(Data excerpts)
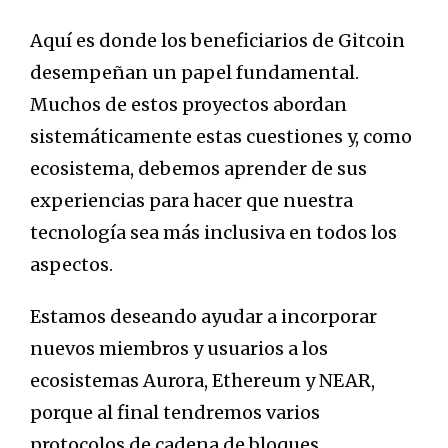
Aquí es donde los beneficiarios de Gitcoin
desempeñan un papel fundamental.
Muchos de estos proyectos abordan
sistemáticamente estas cuestiones y, como
ecosistema, debemos aprender de sus
experiencias para hacer que nuestra
tecnología sea más inclusiva en todos los
aspectos.
Estamos deseando ayudar a incorporar
nuevos miembros y usuarios a los
ecosistemas Aurora, Ethereum y NEAR,
porque al final tendremos varios
protocolos de cadena de bloques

• [EXERCISE GOAL]:
Print all entries exactly; skip the pictures.

• [WRITTEN RESPONSE]:
Aquí es donde los beneficiarios de Gitcoin
desempeñan un papel fundamental.
Muchos de estos proyectos abordan
sistemáticamente estas cuestiones y, como
ecosistema, debemos aprender de sus
experiencias para hacer que nuestra
tecnología sea más inclusiva en todos los
aspectos.
Estamos deseando ayudar a incorporar
nuevos miembros y usuarios a los
ecosistemas Aurora, Ethereum y NEAR,
porque al final tendremos varios
protocolos de cadena de bloques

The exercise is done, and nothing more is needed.